— REQUIRED ACTION —
Since pictures are not wanted, repeat only the text of the records, word for word.

--- START ---

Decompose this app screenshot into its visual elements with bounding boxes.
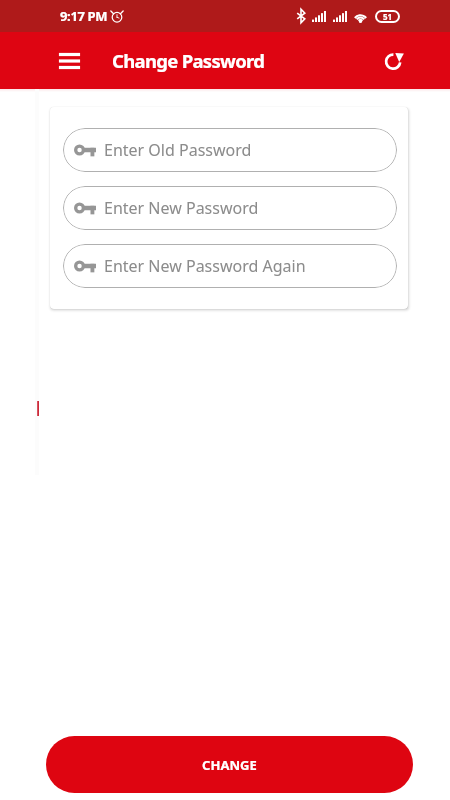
button[interactable]: Enter New Password — [63, 186, 397, 230]
button[interactable]: Enter Old Password — [63, 128, 397, 172]
staticText: CHANGE — [202, 756, 257, 774]
button[interactable]: CHANGE — [46, 736, 413, 793]
staticText: Change Password — [112, 48, 265, 73]
staticText: 9:17 PM — [60, 7, 108, 25]
button[interactable]: Refresh — [385, 51, 404, 70]
button[interactable]: Enter New Password Again — [63, 244, 397, 288]
staticText: Enter New Password — [104, 197, 259, 219]
staticText: Enter New Password Again — [104, 255, 306, 277]
staticText: 51 — [383, 11, 393, 22]
button[interactable]: Open navigation menu — [58, 50, 81, 72]
staticText: Enter Old Password — [104, 139, 252, 161]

--- END ---

— RESPONSE AREA —
Decompose this app screenshot into its visual elements with bounding boxes.
button[interactable]: Enter New Password — [63, 186, 397, 230]
button[interactable]: Enter Old Password — [63, 128, 397, 172]
staticText: CHANGE — [202, 756, 257, 774]
button[interactable]: CHANGE — [46, 736, 413, 793]
staticText: Change Password — [112, 48, 265, 73]
staticText: 9:17 PM — [60, 7, 108, 25]
button[interactable]: Refresh — [385, 51, 404, 70]
button[interactable]: Enter New Password Again — [63, 244, 397, 288]
staticText: Enter New Password — [104, 197, 259, 219]
staticText: Enter New Password Again — [104, 255, 306, 277]
staticText: 51 — [383, 11, 393, 22]
button[interactable]: Open navigation menu — [58, 50, 81, 72]
staticText: Enter Old Password — [104, 139, 252, 161]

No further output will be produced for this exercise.